Muslima wrote:
OMG, this again!!!!! I have not read/followed this discussion and just clicked on the last page to see this ridiculous statement. Muslim women do not want western feminism. I appreciate your concerns that we are 2nd class citizens, but do know that those concerns are only existent in your mind. As a Muslim woman living a muslim life, believing in my faith 100%, I have never felt I was a second class citizen, I have never felt men were worth more than me. Why on earth are you blatantly making these ridiculous statements? Whenever women have been treated as less than, whenever women have gotten less than they deserved, it has never been because of Islam, to the contrary, it has always been because of a lack of Islam.

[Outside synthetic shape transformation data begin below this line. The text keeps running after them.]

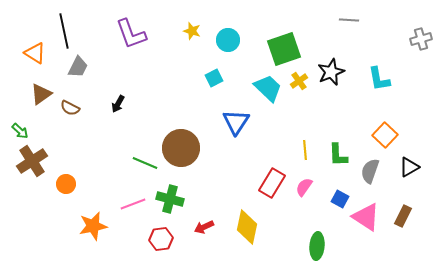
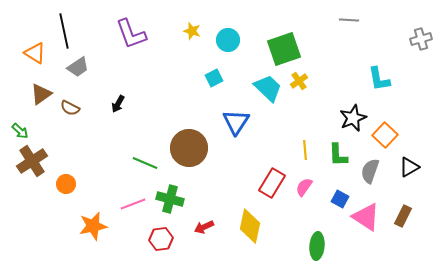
gray trapezoid: rotated 30 degrees clockwise
black star: moved 22 px right, 46 px down
brown circle: moved 8 px right
yellow diamond: moved 3 px right, 1 px up
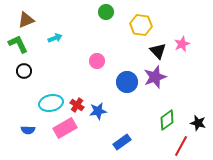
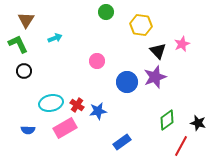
brown triangle: rotated 36 degrees counterclockwise
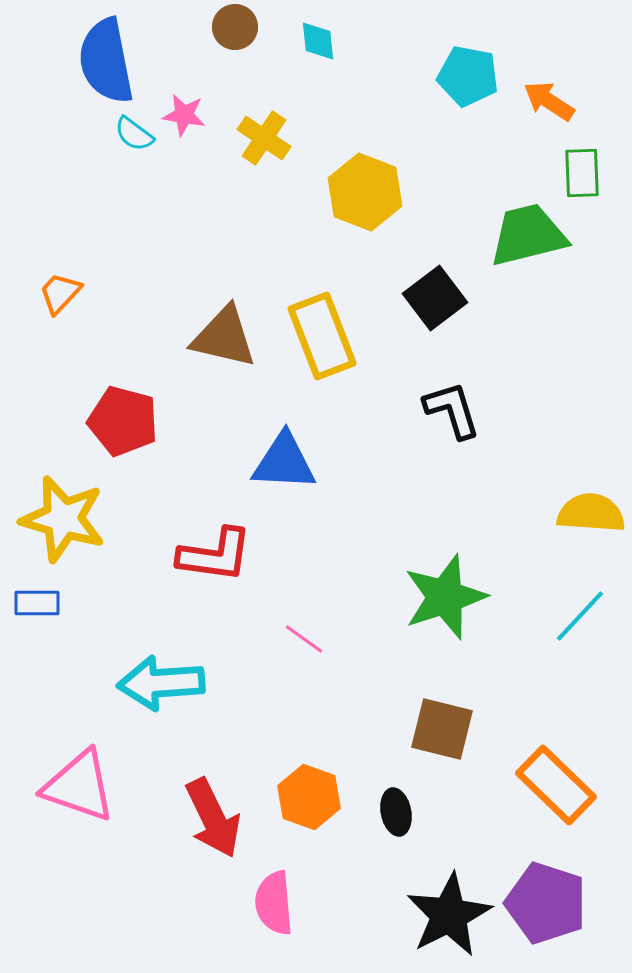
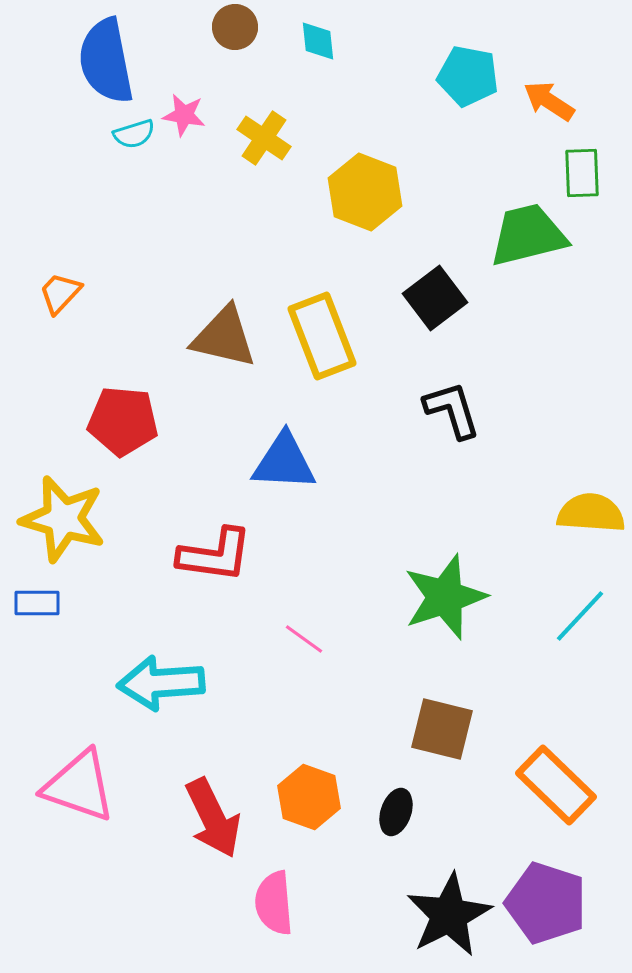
cyan semicircle: rotated 54 degrees counterclockwise
red pentagon: rotated 10 degrees counterclockwise
black ellipse: rotated 30 degrees clockwise
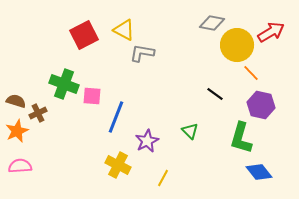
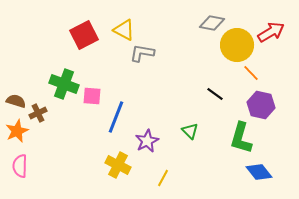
pink semicircle: rotated 85 degrees counterclockwise
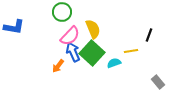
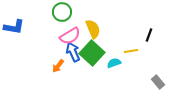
pink semicircle: rotated 15 degrees clockwise
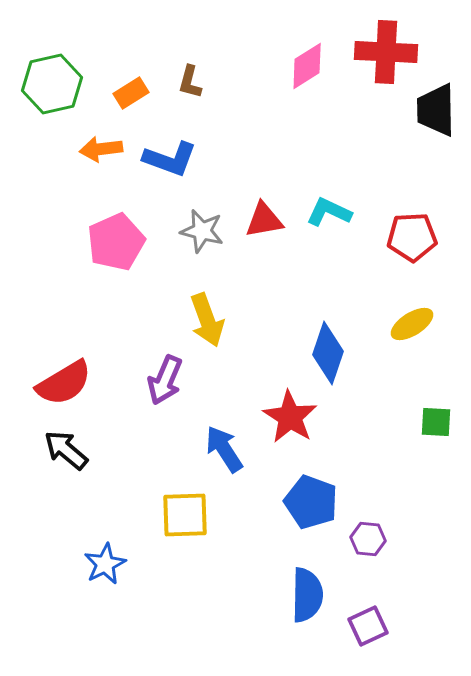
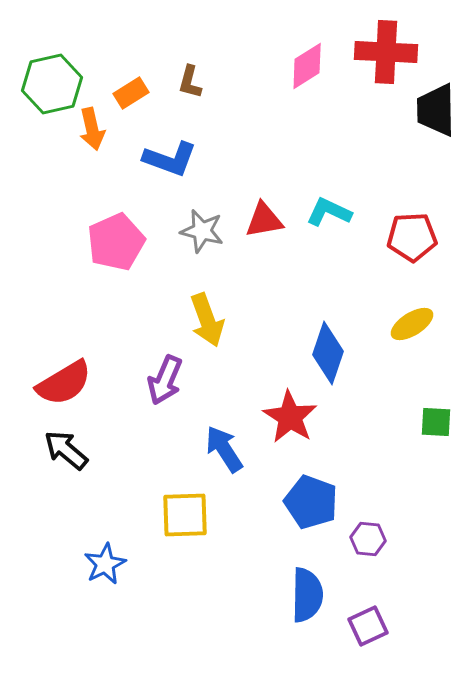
orange arrow: moved 9 px left, 20 px up; rotated 96 degrees counterclockwise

I do not know of any institution, any religion, any organization that treats women, loves women, adore women, give a higher status to women than Islam. I feel blessed, lucky, happy to be a Muslim woman every single day of my life alhamdulillah( praised be to God) for Islam.
Anonymous wrote:
May I ask -- do you have Aspergers? You seem entirely disconnected to your audience, the vast majority of whom can not understand words like dawah wallah and, now, zabiha. Yet you continue to use such words. If you have Aspergers, forgive me, as it would be an understandable justification for your assumption that the majority of your audience understands your thinking as well as the foreign words you are choosing to use. If you do not have Aspergers, then think about this: There may be thousands of people viewing your posts and usage of foreign words. Out of the thousands, you draw attention to the two posters who said they correctly understand the terms you used. One was you. The other was a poster of British background who claimed dawah wallah is a word of British origin or background also. It's not at all. It is a word distinctly used by only Indians or Pakistani people.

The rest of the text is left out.